Once again, he grew still and silent, but she waited. She knew he had something else to say. He surprised her by asking, "C.J., why did you write that letter?"
"Because I couldn't tell her I didn't love her. She would have known I was lying. But I also couldn't tell her I did love her because she would have felt responsible for my feelings." C.J. glanced out the window at the darkening day. "She did feel guilty, and she did regret what had happened. I needed to help her through it, but I knew I couldn't do that in person." She shrugged. "So, even though I knew it was a bad idea, I wrote the letter, telling her I understood and that it was okay. We would be okay." C.J. finally looked at him. "That she and her husband would be okay."
"And we were."
"Yeah," C.J. said with a smile. "You were."
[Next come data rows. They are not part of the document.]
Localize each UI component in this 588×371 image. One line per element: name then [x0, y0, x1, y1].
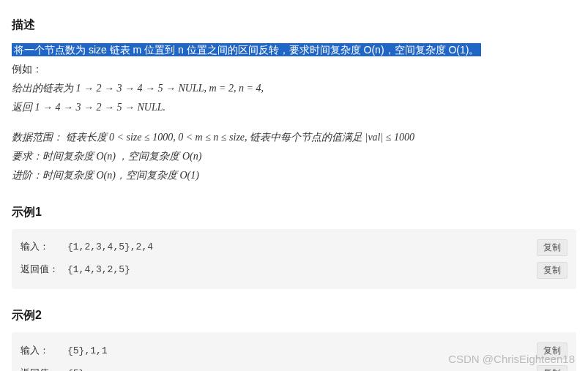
example-box-2: 输入： {5},1,1 复制 返回值： {5} 复制: [12, 332, 576, 371]
input-value: {5},1,1: [67, 343, 537, 359]
data-range-line: 数据范围： 链表长度 0 < size ≤ 1000, 0 < m ≤ n ≤ …: [12, 129, 576, 146]
return-value: {5}: [67, 366, 537, 371]
example-heading-1: 示例1: [12, 202, 576, 222]
example-intro: 例如：: [12, 61, 576, 78]
example-input-row: 输入： {5},1,1 复制: [21, 340, 567, 362]
return-label: 返回值：: [21, 262, 67, 278]
advance-line: 进阶：时间复杂度 O(n)，空间复杂度 O(1): [12, 167, 576, 184]
example-return-list: 返回 1 → 4 → 3 → 2 → 5 → NULL.: [12, 99, 576, 116]
requirement-line: 要求：时间复杂度 O(n) ，空间复杂度 O(n): [12, 148, 576, 165]
copy-button[interactable]: 复制: [537, 262, 567, 279]
input-label: 输入：: [21, 239, 67, 255]
copy-button[interactable]: 复制: [537, 365, 567, 371]
input-value: {1,2,3,4,5},2,4: [67, 239, 537, 255]
section-heading-description: 描述: [12, 15, 576, 34]
example-box-1: 输入： {1,2,3,4,5},2,4 复制 返回值： {1,4,3,2,5} …: [12, 229, 576, 289]
return-value: {1,4,3,2,5}: [67, 262, 537, 278]
example-return-row: 返回值： {5} 复制: [21, 362, 567, 371]
copy-button[interactable]: 复制: [537, 342, 567, 359]
example-heading-2: 示例2: [12, 305, 576, 325]
example-input-row: 输入： {1,2,3,4,5},2,4 复制: [21, 236, 567, 259]
copy-button[interactable]: 复制: [537, 239, 567, 256]
description-body: 将一个节点数为 size 链表 m 位置到 n 位置之间的区间反转，要求时间复杂…: [12, 42, 576, 184]
example-return-row: 返回值： {1,4,3,2,5} 复制: [21, 259, 567, 282]
example-given-list: 给出的链表为 1 → 2 → 3 → 4 → 5 → NULL, m = 2, …: [12, 80, 576, 97]
return-label: 返回值：: [21, 366, 67, 371]
problem-statement-highlighted: 将一个节点数为 size 链表 m 位置到 n 位置之间的区间反转，要求时间复杂…: [12, 43, 481, 56]
input-label: 输入：: [21, 343, 67, 359]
"I never would have known if I hadn't found that letter while cleaning out some of her old papers. She had put it in the back of an old medical journal, knowing it was some place I would never look."
"I just assumed she destroyed it."
He stood and came around the desk to stand in front of her, his hand resting on her arm.
"I've learned, C.J., that the woman I thought I knew better than anyone else in the world was pretty good at keeping secrets." She wanted to apologize, but the gentle squeeze of his fingers kept her quiet. He guided her to the door, but before opening it, he pulled an envelope out of his back pocket. "I think she would want you to have this. I found it with your letter."
She took the envelope, instantly recognizing Abbey's handwriting on the front, and met his gaze with confusion in her own.
"You didn't read it," she said.
"No. There are some secrets I don't want to know."
He opened the door, but she hesitated. "Sir, I..."
"I know, C.J. I don't understand it, but I know. Just...I can't forgive you right now. Just give me time."
She nodded. "Goodbye, Mr. President."
"Have a nice flight home, C.J."
She wanted to stop him as he moved to close the door. She wanted to take a moment to share memories with him of the woman they both adored, but she realized with the soft click of the lock that this place of grief was no more hers than Abbey had been.
Instead, she turned her attention to the early dusk, the colors of the sun bright and fading, casting shadows over everything it touched. She held Abbey's letter lightly in her hand, undecided if she would read it or not.
Maybe the president was right. Maybe some secrets should remain hidden, buried with people who could never say them out loud. Or, C.J. thought as she made her way to her car, maybe some secrets were too dangerous to exist at all.